Admit it, this is a girl you want to read more about. Throughout the story she suffers the death of her father and the loss of her fortune, and her subsequent inner struggle is to maintain her capacity for kindness despite her degradation. So yeah, it can get a little preachy at times, but Burnett manages to infuse Sara with enough personality (and give her the occasional foible) to keep her relatable.
And it amuses me that Sara Crewe ticks nearly every box of the dreaded Mary Sue moniker: she’s wiser than her years, she can speak fluent French, she’s adored by everyone except the villain, she’s lavished with gifts but never becomes spoiled, she remains good and pure despite the terrible conditions she’s put through, she considers herself ugly but nevertheless has “an odd charm of her own” (and is described as beautiful by the narrative anyway), and is given a typical fairy tale ending in which she vows to provide for the waifs and strays of London.
Is she a Mary Sue? I’d say yes – but this next part is important: I don’t necessarily think being a Mary Sue is a bad thing. Some of my favourite characters have been dismissed as Mary Sues by various fandoms: Guinevere from Merlin, Katara from Avatar: The Last Airbender, Mary Crawley from Downton Abbey, Rey from Star Wars, Nausicaa from The Valley of the Wind, and you only have to look at the vast differences between those three characters to see that the requirements for Suedom are so broad that you could fit practically any female character into the category.

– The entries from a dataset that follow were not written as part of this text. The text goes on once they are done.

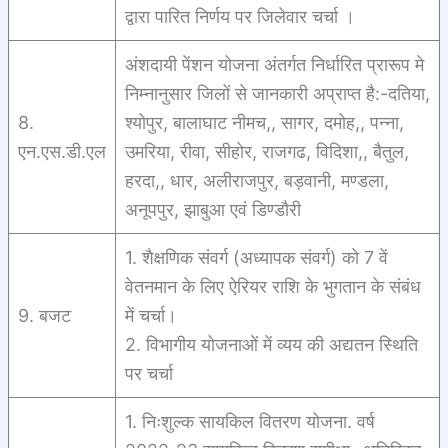
द्वारा पारित निर्णय पर जिलेवार चर्चा ।
अंशदायी पेंशन योजना अंतर्गत निर्धारित प्रारूप मे
निम्नानुसार जिलों से जानकारी अप्राप्त है:-दतिया,
8.
श्योपुर, बालाघाट नीमच,, सागर, दमोह,, पन्ना,
एन.एस.डी.एल
उमरिया, रीवा, सीहोर, राजगढ, विदिशा,, बैतुल,
हरदा,, धार, अलीराजपुर, बड़वानी, मण्डला,
अनूपपुर, झाबुआ एवं डिण्डौरी
1. शैक्षणिक संवर्ग (अध्यापक संवर्ग) को 7 वें
वेतनमान के लिए ऐरियर राशि के भुगतान के संबंध
9. बजट
में चर्चा।
2. विभागीय योजनाओं में व्यय की अद्यतन स्थिति
पर चर्चा
1. निःशुल्क सायकिल वितरण योजना. वर्ष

But if we take the term Mary Sue to mean a character that encompasses genuine goodness and popularity, authentic intelligence and friendliness, honest talent and desirability, then I’m at a loss to explain why they’re so hated. I’d argue that there are two types of Mary Sues: the well written ones and the badly written ones, for even though the term Mary Sue was originally coined to indicate bad writing, it has now slipped so far from its initial purpose that the definition needs reconfiguration. In the minds of many it’s no longer a tool, but an archetype.
Sara Crewe is an archetypal Mary Sue, but Burnett walks a fine line, never straying into goody-two shoes territory, never contradicting Sara’s vaunted goodness with scenes of selfishness or pettiness that go unremarked by the narrative, and never turning her into an unattainable angel of perfection. Burnett doesn’t break the “show don’t tell rule”, she doesn’t spent pages gushing over how wonderful Sara is (in fact, she’s rather matter-of-fact about her extraordinariness), and she allows Sara to have moments of weakness.
In short, she’s what I would call a well-written Mary Sue.